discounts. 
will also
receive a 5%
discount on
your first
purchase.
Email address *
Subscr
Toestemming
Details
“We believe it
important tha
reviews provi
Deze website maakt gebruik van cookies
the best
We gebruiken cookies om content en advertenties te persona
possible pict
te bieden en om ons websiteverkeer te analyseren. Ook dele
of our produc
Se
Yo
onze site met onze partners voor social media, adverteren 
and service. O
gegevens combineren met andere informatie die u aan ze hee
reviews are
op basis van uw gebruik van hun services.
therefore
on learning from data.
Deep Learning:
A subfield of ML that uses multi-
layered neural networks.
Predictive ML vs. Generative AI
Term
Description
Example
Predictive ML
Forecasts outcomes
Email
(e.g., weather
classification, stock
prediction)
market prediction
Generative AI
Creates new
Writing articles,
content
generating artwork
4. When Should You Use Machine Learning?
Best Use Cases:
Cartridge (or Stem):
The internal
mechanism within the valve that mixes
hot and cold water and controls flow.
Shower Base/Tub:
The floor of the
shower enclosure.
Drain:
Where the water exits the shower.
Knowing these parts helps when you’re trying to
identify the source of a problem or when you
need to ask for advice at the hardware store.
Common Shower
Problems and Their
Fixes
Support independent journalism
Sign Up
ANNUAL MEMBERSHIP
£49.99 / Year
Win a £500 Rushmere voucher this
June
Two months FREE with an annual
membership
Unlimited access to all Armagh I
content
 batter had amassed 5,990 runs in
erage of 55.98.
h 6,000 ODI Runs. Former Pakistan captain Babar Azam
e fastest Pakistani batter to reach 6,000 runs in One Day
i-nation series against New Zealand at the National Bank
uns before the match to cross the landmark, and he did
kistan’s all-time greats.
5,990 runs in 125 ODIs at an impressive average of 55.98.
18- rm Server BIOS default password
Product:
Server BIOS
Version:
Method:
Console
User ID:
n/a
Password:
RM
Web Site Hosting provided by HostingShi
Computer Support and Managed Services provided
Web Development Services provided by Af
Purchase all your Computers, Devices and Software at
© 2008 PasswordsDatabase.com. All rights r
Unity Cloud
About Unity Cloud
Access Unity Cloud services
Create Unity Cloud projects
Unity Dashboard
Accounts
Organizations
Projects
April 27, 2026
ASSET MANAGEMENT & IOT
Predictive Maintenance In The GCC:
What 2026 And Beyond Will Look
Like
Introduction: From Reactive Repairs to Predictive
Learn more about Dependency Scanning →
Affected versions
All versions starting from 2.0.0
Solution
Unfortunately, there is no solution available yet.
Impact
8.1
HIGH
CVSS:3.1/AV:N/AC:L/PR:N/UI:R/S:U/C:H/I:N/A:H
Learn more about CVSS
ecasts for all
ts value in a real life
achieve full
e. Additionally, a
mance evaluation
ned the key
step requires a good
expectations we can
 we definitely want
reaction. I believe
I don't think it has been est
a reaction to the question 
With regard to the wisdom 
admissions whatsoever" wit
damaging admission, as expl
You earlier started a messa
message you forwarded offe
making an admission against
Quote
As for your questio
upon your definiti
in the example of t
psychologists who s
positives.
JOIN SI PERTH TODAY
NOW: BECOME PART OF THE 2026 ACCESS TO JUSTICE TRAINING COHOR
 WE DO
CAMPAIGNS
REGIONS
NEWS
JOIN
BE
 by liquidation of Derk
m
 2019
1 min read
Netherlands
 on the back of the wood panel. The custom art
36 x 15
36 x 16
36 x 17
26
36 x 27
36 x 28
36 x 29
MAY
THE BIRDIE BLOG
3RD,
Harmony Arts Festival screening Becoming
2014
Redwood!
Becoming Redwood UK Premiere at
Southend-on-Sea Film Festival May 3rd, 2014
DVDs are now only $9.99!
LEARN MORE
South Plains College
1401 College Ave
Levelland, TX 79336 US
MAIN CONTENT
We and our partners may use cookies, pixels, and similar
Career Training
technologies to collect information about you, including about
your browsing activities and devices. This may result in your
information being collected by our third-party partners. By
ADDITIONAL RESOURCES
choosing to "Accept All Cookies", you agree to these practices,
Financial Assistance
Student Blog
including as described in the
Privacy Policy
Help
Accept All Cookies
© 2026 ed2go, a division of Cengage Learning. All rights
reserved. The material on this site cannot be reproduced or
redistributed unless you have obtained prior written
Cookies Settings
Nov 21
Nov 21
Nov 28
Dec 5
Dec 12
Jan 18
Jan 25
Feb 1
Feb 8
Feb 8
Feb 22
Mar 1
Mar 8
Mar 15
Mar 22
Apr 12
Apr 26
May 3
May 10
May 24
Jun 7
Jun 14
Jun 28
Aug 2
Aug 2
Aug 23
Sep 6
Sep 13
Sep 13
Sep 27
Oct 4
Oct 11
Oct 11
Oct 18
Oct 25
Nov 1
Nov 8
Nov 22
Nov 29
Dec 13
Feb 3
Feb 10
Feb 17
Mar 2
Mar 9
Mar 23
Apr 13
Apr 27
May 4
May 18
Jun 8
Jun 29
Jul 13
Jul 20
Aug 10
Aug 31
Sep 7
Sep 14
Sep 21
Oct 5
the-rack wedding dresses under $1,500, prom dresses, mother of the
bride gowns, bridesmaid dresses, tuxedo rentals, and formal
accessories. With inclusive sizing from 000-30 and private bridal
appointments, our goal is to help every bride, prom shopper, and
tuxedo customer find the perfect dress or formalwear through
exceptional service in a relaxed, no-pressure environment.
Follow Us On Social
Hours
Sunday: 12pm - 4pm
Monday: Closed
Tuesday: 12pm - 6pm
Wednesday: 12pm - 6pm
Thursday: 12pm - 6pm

= = =

» Task to complete: Count the lines in the entries where the string "against" appears, and report only the number.

» Exercise response: 2